Pollutants and tropospheric ozone
Primary pollutants from the combustion of fossil fuels include carbon monoxide, carbon dioxide, black carbon or soot, unburned hydrocarbons, oxides of nitrogen, and oxides of sulfur. In the presence of sunlight, secondary pollutants are formed when primary pollutants undergo a variety of reactions with other chemicals already present in the atmosphere. Tropospheric ozone is an example of a secondary pollutant, formed when oxygen molecules react with oxygen atoms that are released from nitrogen dioxide in the presence of sunlight. Tropospheric ozone is highly reactive and damages plants (crops and forests), irritates eyes, creates respiratory illnesses and damages fabrics and rubber materials. Smog is a complex mixture of primary and secondary pollutants, of which tropospheric ozone is the main pollutant.
Photochemical Smog
Photochemical smog occurs when nitrogen oxides (NOx) and volatile organic compounds (VOCs) or primary pollutants react in the presence of sunlight, forming a mixture of harmful secondary pollutants, including ozone (O₃). It commonly occurs in urban areas with heavy traffic and industrial activity, photochemical smog is typically seen as a brownish haze over cities.

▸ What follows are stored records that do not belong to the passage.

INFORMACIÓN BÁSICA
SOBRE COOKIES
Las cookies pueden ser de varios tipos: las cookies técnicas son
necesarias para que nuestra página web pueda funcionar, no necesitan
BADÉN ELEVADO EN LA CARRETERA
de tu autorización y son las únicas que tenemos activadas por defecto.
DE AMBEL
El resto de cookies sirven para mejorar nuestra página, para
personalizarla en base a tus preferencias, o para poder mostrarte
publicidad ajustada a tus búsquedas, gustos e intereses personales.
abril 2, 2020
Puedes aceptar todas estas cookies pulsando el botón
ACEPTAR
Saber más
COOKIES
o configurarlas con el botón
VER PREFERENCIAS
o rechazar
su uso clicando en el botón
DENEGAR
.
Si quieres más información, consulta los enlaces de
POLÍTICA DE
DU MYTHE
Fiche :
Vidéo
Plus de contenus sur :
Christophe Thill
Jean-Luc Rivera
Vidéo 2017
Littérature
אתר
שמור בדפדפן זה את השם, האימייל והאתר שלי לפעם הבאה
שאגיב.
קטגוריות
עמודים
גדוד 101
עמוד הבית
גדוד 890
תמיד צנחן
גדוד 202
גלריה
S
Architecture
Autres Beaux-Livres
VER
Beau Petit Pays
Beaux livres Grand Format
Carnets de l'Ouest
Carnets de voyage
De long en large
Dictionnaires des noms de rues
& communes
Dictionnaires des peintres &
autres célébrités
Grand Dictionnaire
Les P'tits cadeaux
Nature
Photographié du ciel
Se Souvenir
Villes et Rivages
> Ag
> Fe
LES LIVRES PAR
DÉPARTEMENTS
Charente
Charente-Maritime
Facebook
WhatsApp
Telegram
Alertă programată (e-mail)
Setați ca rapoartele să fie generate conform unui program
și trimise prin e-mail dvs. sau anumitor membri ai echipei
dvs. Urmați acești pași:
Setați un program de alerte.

Impacts of Photochemical Smog:
- Health: Causes respiratory problems, irritation of the eyes, and aggravates asthma.
- Vegetation: Damages plants by affecting photosynthesis and reducing crop yields.
- Visibility: Reduces visibility and creates the haze commonly associated with smog.
Meteorological and Topographical Factors Affecting Photochemical Smog
- Sunlight:
- Photochemical smog requires sunlight to catalyze the chemical reactions that produce ozone and other harmful compounds.
- Temperature:
- Warm temperatures accelerate the formation of ozone, leading to more severe smog conditions.
- Wind:
- Calm Winds: Allow pollutants to accumulate and form smog.
- Strong Winds: Can disperse smog, reducing its concentration in one area.